WHAT NEEDS TO BE DONE — Exactly as written, retype the lines that run from the line holding "<instances>...</instances> (empty list if none). Each" through the end of the records below. Do not include pictures.
—————
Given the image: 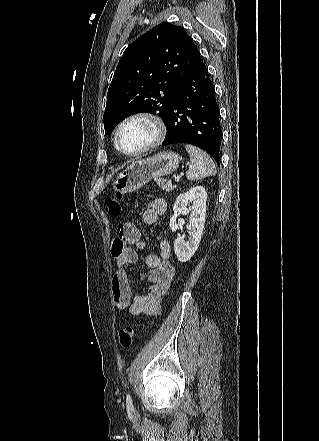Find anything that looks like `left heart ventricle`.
Segmentation results:
<instances>
[{
	"instance_id": "obj_1",
	"label": "left heart ventricle",
	"mask_w": 319,
	"mask_h": 441,
	"mask_svg": "<svg viewBox=\"0 0 319 441\" xmlns=\"http://www.w3.org/2000/svg\"><path fill=\"white\" fill-rule=\"evenodd\" d=\"M153 137V128L144 121H134L127 124L121 134L120 143L127 151H136L145 146Z\"/></svg>"
}]
</instances>
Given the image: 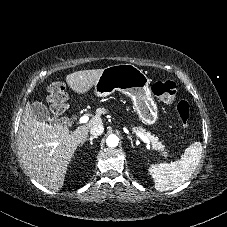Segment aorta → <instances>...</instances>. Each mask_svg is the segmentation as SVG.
I'll use <instances>...</instances> for the list:
<instances>
[{"label": "aorta", "mask_w": 227, "mask_h": 227, "mask_svg": "<svg viewBox=\"0 0 227 227\" xmlns=\"http://www.w3.org/2000/svg\"><path fill=\"white\" fill-rule=\"evenodd\" d=\"M118 143H119V138L114 134L109 135L106 139V144L108 145V147H111V148L116 147Z\"/></svg>", "instance_id": "aorta-1"}]
</instances>
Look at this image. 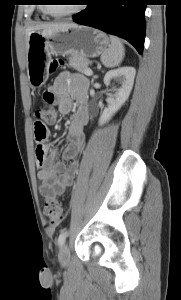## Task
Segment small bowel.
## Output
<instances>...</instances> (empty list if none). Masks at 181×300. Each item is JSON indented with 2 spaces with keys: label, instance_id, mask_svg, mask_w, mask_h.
<instances>
[{
  "label": "small bowel",
  "instance_id": "small-bowel-1",
  "mask_svg": "<svg viewBox=\"0 0 181 300\" xmlns=\"http://www.w3.org/2000/svg\"><path fill=\"white\" fill-rule=\"evenodd\" d=\"M87 90L88 80L84 76L70 73L59 74L47 89V93L53 94V104H57L61 114L70 111L72 96L76 110L69 121L68 141L62 151V159H59L58 150L51 144H43L36 149L37 164L40 166L37 176L42 182L40 193L45 199L64 194L78 173V156L86 141L84 128L90 119Z\"/></svg>",
  "mask_w": 181,
  "mask_h": 300
}]
</instances>
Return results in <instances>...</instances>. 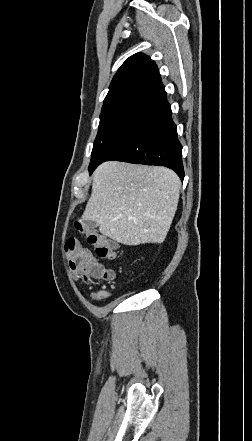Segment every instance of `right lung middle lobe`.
<instances>
[{
    "label": "right lung middle lobe",
    "mask_w": 252,
    "mask_h": 441,
    "mask_svg": "<svg viewBox=\"0 0 252 441\" xmlns=\"http://www.w3.org/2000/svg\"><path fill=\"white\" fill-rule=\"evenodd\" d=\"M146 102V100L133 101L102 110L89 171L105 161L126 138L140 118Z\"/></svg>",
    "instance_id": "1"
}]
</instances>
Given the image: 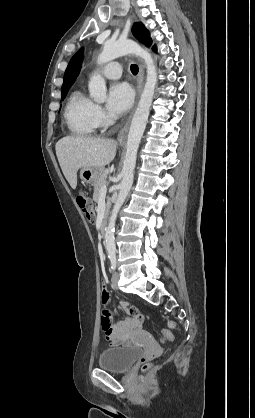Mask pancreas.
Returning a JSON list of instances; mask_svg holds the SVG:
<instances>
[{"instance_id":"pancreas-1","label":"pancreas","mask_w":255,"mask_h":418,"mask_svg":"<svg viewBox=\"0 0 255 418\" xmlns=\"http://www.w3.org/2000/svg\"><path fill=\"white\" fill-rule=\"evenodd\" d=\"M108 174H109V170L108 169L103 170L102 173L100 174V176L98 177V179L96 180V182L94 183L93 199H94L95 202L98 201V198L100 196L101 187L107 184V176H108ZM110 205H111V202L108 199L107 200V203H106V210L109 209Z\"/></svg>"}]
</instances>
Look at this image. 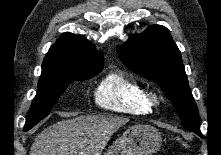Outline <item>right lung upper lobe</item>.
<instances>
[{"instance_id": "cb5924a9", "label": "right lung upper lobe", "mask_w": 221, "mask_h": 155, "mask_svg": "<svg viewBox=\"0 0 221 155\" xmlns=\"http://www.w3.org/2000/svg\"><path fill=\"white\" fill-rule=\"evenodd\" d=\"M102 65L103 55L95 51L91 43L82 37L65 33L49 49L42 64V71H64Z\"/></svg>"}]
</instances>
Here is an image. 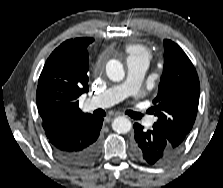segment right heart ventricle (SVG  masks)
Returning <instances> with one entry per match:
<instances>
[{
	"label": "right heart ventricle",
	"instance_id": "obj_1",
	"mask_svg": "<svg viewBox=\"0 0 223 188\" xmlns=\"http://www.w3.org/2000/svg\"><path fill=\"white\" fill-rule=\"evenodd\" d=\"M126 52L128 58H143L146 61H150L152 55L150 50L140 44L131 43L126 46Z\"/></svg>",
	"mask_w": 223,
	"mask_h": 188
}]
</instances>
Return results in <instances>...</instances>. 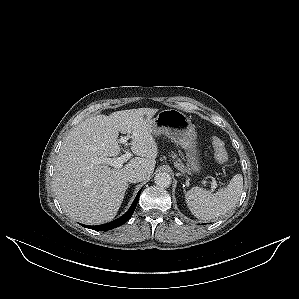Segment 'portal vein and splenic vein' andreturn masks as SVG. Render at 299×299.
<instances>
[{
  "label": "portal vein and splenic vein",
  "mask_w": 299,
  "mask_h": 299,
  "mask_svg": "<svg viewBox=\"0 0 299 299\" xmlns=\"http://www.w3.org/2000/svg\"><path fill=\"white\" fill-rule=\"evenodd\" d=\"M129 138H131L130 135H127V136L121 137V139L119 141L121 143H123L125 146H128L127 140ZM130 157H131V153L127 149L125 154L121 155L118 158H98L96 163L97 164L103 163V164L110 165L114 168H121L123 166V163L126 162ZM216 187H217L216 180L214 178H212L211 192H214Z\"/></svg>",
  "instance_id": "18ae733b"
}]
</instances>
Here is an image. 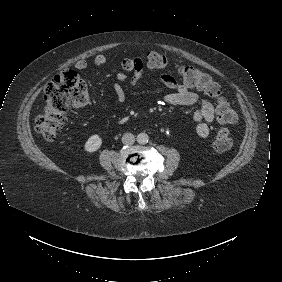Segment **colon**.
Segmentation results:
<instances>
[{
	"label": "colon",
	"instance_id": "1",
	"mask_svg": "<svg viewBox=\"0 0 282 282\" xmlns=\"http://www.w3.org/2000/svg\"><path fill=\"white\" fill-rule=\"evenodd\" d=\"M148 64L156 70L176 67L178 75L187 86L201 89L216 99V111L221 122L234 123L237 120V113L230 102L222 96L219 83L210 75L190 65L176 66L172 60L157 51L150 52ZM88 102L87 85L76 72L67 71L54 76L45 88L43 113L36 120V131L43 140L55 141L63 126L66 109L84 107ZM232 143L227 129L219 130L213 138L214 149L220 154L228 152Z\"/></svg>",
	"mask_w": 282,
	"mask_h": 282
}]
</instances>
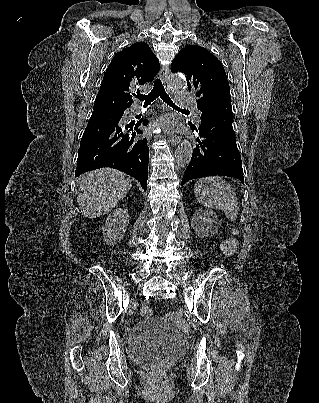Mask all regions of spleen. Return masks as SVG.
<instances>
[{"label": "spleen", "instance_id": "obj_1", "mask_svg": "<svg viewBox=\"0 0 319 403\" xmlns=\"http://www.w3.org/2000/svg\"><path fill=\"white\" fill-rule=\"evenodd\" d=\"M194 193L200 204L210 208H220L230 221H235L239 203L231 185L219 176L199 179L194 185Z\"/></svg>", "mask_w": 319, "mask_h": 403}]
</instances>
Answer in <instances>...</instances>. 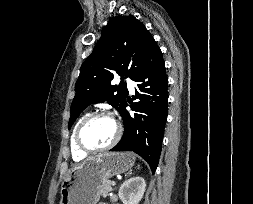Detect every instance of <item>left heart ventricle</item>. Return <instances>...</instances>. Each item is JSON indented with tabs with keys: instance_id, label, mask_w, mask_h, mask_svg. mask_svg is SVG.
<instances>
[{
	"instance_id": "left-heart-ventricle-1",
	"label": "left heart ventricle",
	"mask_w": 253,
	"mask_h": 204,
	"mask_svg": "<svg viewBox=\"0 0 253 204\" xmlns=\"http://www.w3.org/2000/svg\"><path fill=\"white\" fill-rule=\"evenodd\" d=\"M116 134V124L111 118L98 117L91 120L82 131V141L90 148L109 144Z\"/></svg>"
}]
</instances>
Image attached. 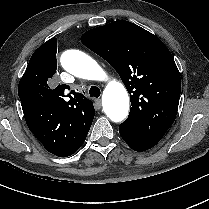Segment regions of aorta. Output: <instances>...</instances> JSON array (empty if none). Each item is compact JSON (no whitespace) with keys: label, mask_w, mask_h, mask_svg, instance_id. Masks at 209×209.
<instances>
[{"label":"aorta","mask_w":209,"mask_h":209,"mask_svg":"<svg viewBox=\"0 0 209 209\" xmlns=\"http://www.w3.org/2000/svg\"><path fill=\"white\" fill-rule=\"evenodd\" d=\"M61 64L69 73L87 80L103 81L106 72L89 55L79 50H67L61 56ZM103 110L113 122H122L128 116L129 96L124 85L111 80L104 90Z\"/></svg>","instance_id":"obj_1"}]
</instances>
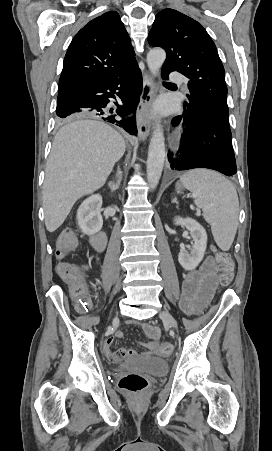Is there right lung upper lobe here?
Here are the masks:
<instances>
[{
    "mask_svg": "<svg viewBox=\"0 0 272 451\" xmlns=\"http://www.w3.org/2000/svg\"><path fill=\"white\" fill-rule=\"evenodd\" d=\"M135 62L131 40L119 14L106 12L85 25L70 43L58 92L108 80Z\"/></svg>",
    "mask_w": 272,
    "mask_h": 451,
    "instance_id": "1",
    "label": "right lung upper lobe"
}]
</instances>
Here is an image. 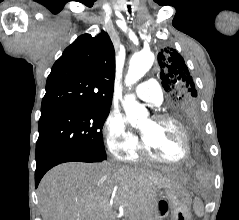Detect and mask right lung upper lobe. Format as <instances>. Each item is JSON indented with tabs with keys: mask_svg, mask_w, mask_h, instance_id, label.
Instances as JSON below:
<instances>
[{
	"mask_svg": "<svg viewBox=\"0 0 239 220\" xmlns=\"http://www.w3.org/2000/svg\"><path fill=\"white\" fill-rule=\"evenodd\" d=\"M115 51L105 31L79 36L54 63L46 82L41 113L81 108H110Z\"/></svg>",
	"mask_w": 239,
	"mask_h": 220,
	"instance_id": "obj_1",
	"label": "right lung upper lobe"
}]
</instances>
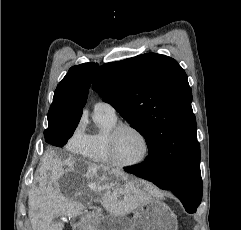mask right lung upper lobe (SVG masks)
I'll list each match as a JSON object with an SVG mask.
<instances>
[{"instance_id":"right-lung-upper-lobe-1","label":"right lung upper lobe","mask_w":241,"mask_h":230,"mask_svg":"<svg viewBox=\"0 0 241 230\" xmlns=\"http://www.w3.org/2000/svg\"><path fill=\"white\" fill-rule=\"evenodd\" d=\"M98 64L84 63L73 66L58 84L48 112V122H79Z\"/></svg>"}]
</instances>
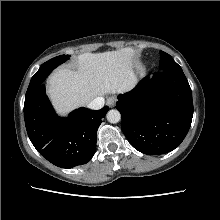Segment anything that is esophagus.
<instances>
[{
	"label": "esophagus",
	"instance_id": "esophagus-1",
	"mask_svg": "<svg viewBox=\"0 0 220 220\" xmlns=\"http://www.w3.org/2000/svg\"><path fill=\"white\" fill-rule=\"evenodd\" d=\"M116 98H113V97H111V98H108L107 99V102H106V104L109 106V107H114L115 106V104H116Z\"/></svg>",
	"mask_w": 220,
	"mask_h": 220
}]
</instances>
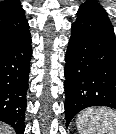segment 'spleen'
<instances>
[{
	"label": "spleen",
	"mask_w": 116,
	"mask_h": 134,
	"mask_svg": "<svg viewBox=\"0 0 116 134\" xmlns=\"http://www.w3.org/2000/svg\"><path fill=\"white\" fill-rule=\"evenodd\" d=\"M78 134H116V111L88 108L76 120Z\"/></svg>",
	"instance_id": "obj_1"
}]
</instances>
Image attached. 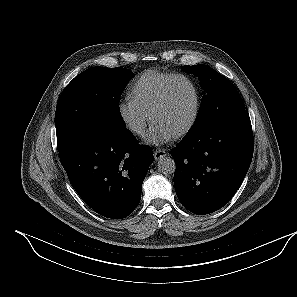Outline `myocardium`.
<instances>
[{
    "instance_id": "f54148a6",
    "label": "myocardium",
    "mask_w": 297,
    "mask_h": 297,
    "mask_svg": "<svg viewBox=\"0 0 297 297\" xmlns=\"http://www.w3.org/2000/svg\"><path fill=\"white\" fill-rule=\"evenodd\" d=\"M180 80L186 81L191 85L193 92H194V96H195V105H194V110H193L192 116H191L190 120L188 121V123L181 130H179L175 135H173V137L176 139L187 135L193 129V127L195 126V124L198 120V117L200 114V109H201V94H200V90H199L196 82L191 77H189L187 75L177 74L176 76H174L171 80H169L166 83V85L163 87L159 97L154 102V104L152 105V107L149 111V119L152 122L154 114L167 101L168 95H169V92H170L172 86Z\"/></svg>"
}]
</instances>
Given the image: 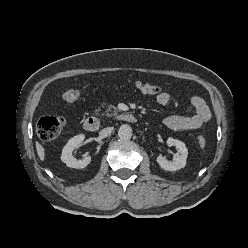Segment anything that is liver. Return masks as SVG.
Segmentation results:
<instances>
[{"label": "liver", "mask_w": 248, "mask_h": 248, "mask_svg": "<svg viewBox=\"0 0 248 248\" xmlns=\"http://www.w3.org/2000/svg\"><path fill=\"white\" fill-rule=\"evenodd\" d=\"M36 150H37V154H38L40 160L43 161L45 159V149L38 142H36Z\"/></svg>", "instance_id": "1"}]
</instances>
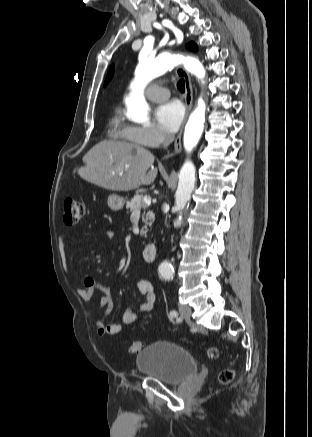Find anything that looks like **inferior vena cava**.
<instances>
[{"label": "inferior vena cava", "mask_w": 312, "mask_h": 437, "mask_svg": "<svg viewBox=\"0 0 312 437\" xmlns=\"http://www.w3.org/2000/svg\"><path fill=\"white\" fill-rule=\"evenodd\" d=\"M172 139H173L172 135H170V134H166L165 135V140H164V143H163L165 148L170 144Z\"/></svg>", "instance_id": "obj_1"}]
</instances>
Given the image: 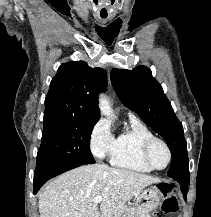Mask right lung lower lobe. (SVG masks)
<instances>
[{"label":"right lung lower lobe","mask_w":211,"mask_h":217,"mask_svg":"<svg viewBox=\"0 0 211 217\" xmlns=\"http://www.w3.org/2000/svg\"><path fill=\"white\" fill-rule=\"evenodd\" d=\"M79 166L81 164L55 163L36 167L34 172V193L49 179Z\"/></svg>","instance_id":"98d812e1"}]
</instances>
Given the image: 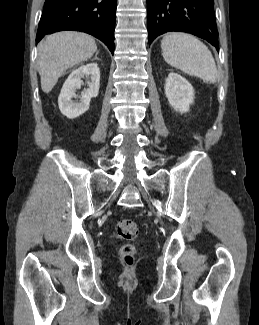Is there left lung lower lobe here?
Wrapping results in <instances>:
<instances>
[{"mask_svg":"<svg viewBox=\"0 0 259 325\" xmlns=\"http://www.w3.org/2000/svg\"><path fill=\"white\" fill-rule=\"evenodd\" d=\"M214 0H147L149 44L169 31L187 32L218 48Z\"/></svg>","mask_w":259,"mask_h":325,"instance_id":"1","label":"left lung lower lobe"}]
</instances>
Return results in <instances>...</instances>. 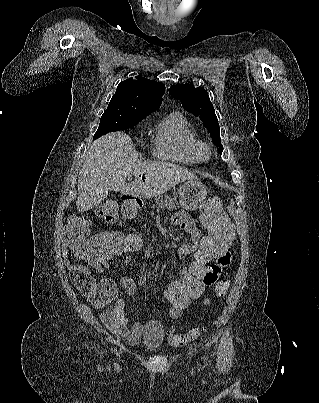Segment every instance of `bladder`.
Returning <instances> with one entry per match:
<instances>
[{
    "instance_id": "1",
    "label": "bladder",
    "mask_w": 319,
    "mask_h": 403,
    "mask_svg": "<svg viewBox=\"0 0 319 403\" xmlns=\"http://www.w3.org/2000/svg\"><path fill=\"white\" fill-rule=\"evenodd\" d=\"M145 336L143 338V345L150 349H158L164 339V328L157 322L152 321L144 326Z\"/></svg>"
}]
</instances>
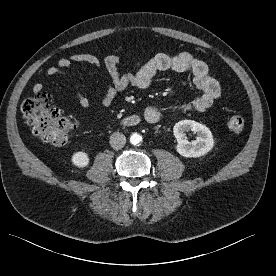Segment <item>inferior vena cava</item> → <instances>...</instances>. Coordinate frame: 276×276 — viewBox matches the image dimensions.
Masks as SVG:
<instances>
[{
  "mask_svg": "<svg viewBox=\"0 0 276 276\" xmlns=\"http://www.w3.org/2000/svg\"><path fill=\"white\" fill-rule=\"evenodd\" d=\"M113 149H121L126 144V137L120 132H114L109 141Z\"/></svg>",
  "mask_w": 276,
  "mask_h": 276,
  "instance_id": "1",
  "label": "inferior vena cava"
}]
</instances>
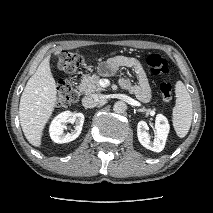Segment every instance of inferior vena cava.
I'll return each instance as SVG.
<instances>
[{
	"instance_id": "602c4592",
	"label": "inferior vena cava",
	"mask_w": 213,
	"mask_h": 213,
	"mask_svg": "<svg viewBox=\"0 0 213 213\" xmlns=\"http://www.w3.org/2000/svg\"><path fill=\"white\" fill-rule=\"evenodd\" d=\"M106 100L105 96L102 94H92L85 96L82 99V105L85 108H94Z\"/></svg>"
}]
</instances>
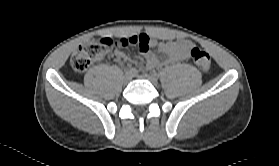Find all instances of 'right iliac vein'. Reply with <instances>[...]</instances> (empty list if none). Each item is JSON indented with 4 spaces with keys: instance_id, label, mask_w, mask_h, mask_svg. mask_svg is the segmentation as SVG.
Here are the masks:
<instances>
[{
    "instance_id": "right-iliac-vein-1",
    "label": "right iliac vein",
    "mask_w": 279,
    "mask_h": 166,
    "mask_svg": "<svg viewBox=\"0 0 279 166\" xmlns=\"http://www.w3.org/2000/svg\"><path fill=\"white\" fill-rule=\"evenodd\" d=\"M132 77H133L132 74L126 72L124 77H123V82L126 83V84L129 83L131 81Z\"/></svg>"
}]
</instances>
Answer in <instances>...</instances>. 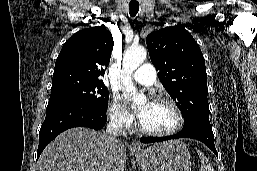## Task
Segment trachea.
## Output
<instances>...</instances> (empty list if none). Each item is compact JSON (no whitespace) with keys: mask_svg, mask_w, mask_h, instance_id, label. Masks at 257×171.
<instances>
[{"mask_svg":"<svg viewBox=\"0 0 257 171\" xmlns=\"http://www.w3.org/2000/svg\"><path fill=\"white\" fill-rule=\"evenodd\" d=\"M139 11V3H130L129 4V13L131 17L136 16Z\"/></svg>","mask_w":257,"mask_h":171,"instance_id":"trachea-1","label":"trachea"}]
</instances>
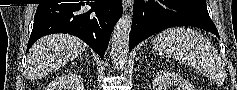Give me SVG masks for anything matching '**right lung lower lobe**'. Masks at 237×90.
Wrapping results in <instances>:
<instances>
[{
    "label": "right lung lower lobe",
    "mask_w": 237,
    "mask_h": 90,
    "mask_svg": "<svg viewBox=\"0 0 237 90\" xmlns=\"http://www.w3.org/2000/svg\"><path fill=\"white\" fill-rule=\"evenodd\" d=\"M121 15V0L39 4L27 51L42 36L68 33L82 39L103 58Z\"/></svg>",
    "instance_id": "1"
}]
</instances>
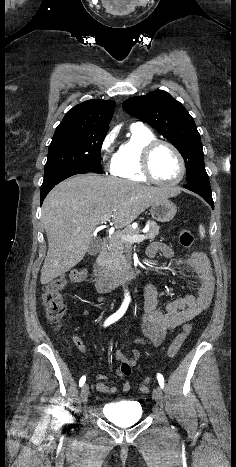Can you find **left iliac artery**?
—————
EXPECTED ANSWER —
<instances>...</instances> (empty list if none). Each item is compact JSON (no whitespace) with keys: mask_svg, mask_w, mask_h, instance_id, label. Masks at 257×171.
<instances>
[{"mask_svg":"<svg viewBox=\"0 0 257 171\" xmlns=\"http://www.w3.org/2000/svg\"><path fill=\"white\" fill-rule=\"evenodd\" d=\"M139 11V3H130L129 4V13L131 17L136 16Z\"/></svg>","mask_w":257,"mask_h":171,"instance_id":"trachea-1","label":"trachea"}]
</instances>
Give me SVG masks for anything matching '**right lung lower lobe**'. Masks at 237×90.
Wrapping results in <instances>:
<instances>
[{
    "label": "right lung lower lobe",
    "mask_w": 237,
    "mask_h": 90,
    "mask_svg": "<svg viewBox=\"0 0 237 90\" xmlns=\"http://www.w3.org/2000/svg\"><path fill=\"white\" fill-rule=\"evenodd\" d=\"M121 15V0L39 4L27 51L42 36L68 33L82 39L103 58Z\"/></svg>",
    "instance_id": "1"
}]
</instances>
Can you find **left iliac artery**?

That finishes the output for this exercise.